* _Task to carry out_:
Scan the lines below for the string "Berliner" and copy every one that has it.

* _Source material_:

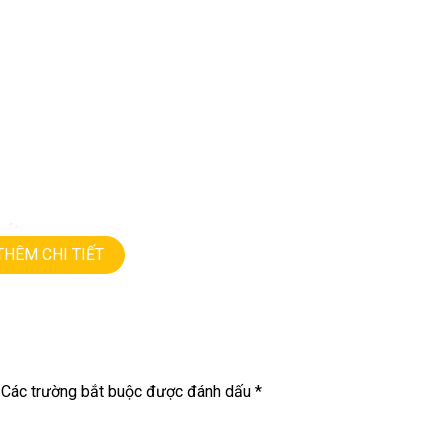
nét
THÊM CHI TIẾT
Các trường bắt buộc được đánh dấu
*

==

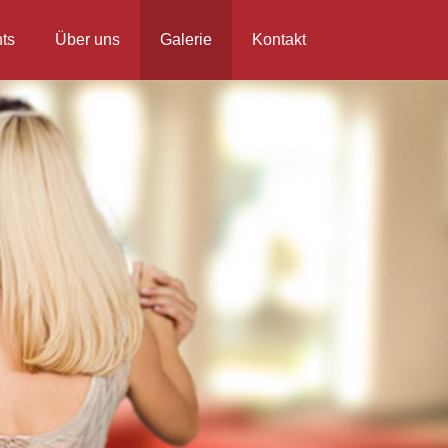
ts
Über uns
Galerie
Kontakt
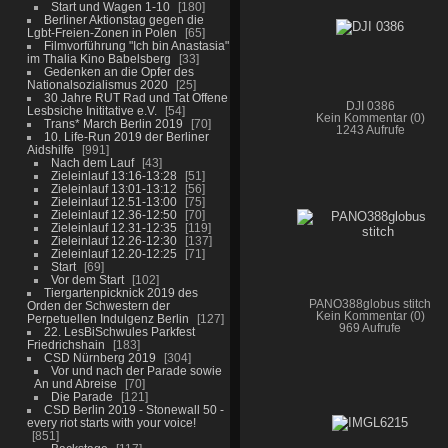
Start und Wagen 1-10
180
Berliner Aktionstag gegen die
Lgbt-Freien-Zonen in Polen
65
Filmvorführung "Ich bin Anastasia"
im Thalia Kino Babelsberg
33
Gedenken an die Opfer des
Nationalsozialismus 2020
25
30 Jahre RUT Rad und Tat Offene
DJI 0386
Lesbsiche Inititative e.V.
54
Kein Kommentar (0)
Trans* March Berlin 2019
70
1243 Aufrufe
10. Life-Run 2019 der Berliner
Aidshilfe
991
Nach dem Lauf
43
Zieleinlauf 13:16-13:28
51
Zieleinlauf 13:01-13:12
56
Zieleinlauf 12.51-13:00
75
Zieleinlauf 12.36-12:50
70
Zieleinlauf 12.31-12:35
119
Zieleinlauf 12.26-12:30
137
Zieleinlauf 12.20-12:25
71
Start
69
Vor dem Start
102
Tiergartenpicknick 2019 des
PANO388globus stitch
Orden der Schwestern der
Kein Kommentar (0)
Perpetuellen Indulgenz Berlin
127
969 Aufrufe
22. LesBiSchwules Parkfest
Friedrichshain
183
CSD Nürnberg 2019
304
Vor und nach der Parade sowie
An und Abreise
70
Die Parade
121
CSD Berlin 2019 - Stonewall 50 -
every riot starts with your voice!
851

* _Answer_:
Berliner Aktionstag gegen die
10. Life-Run 2019 der Berliner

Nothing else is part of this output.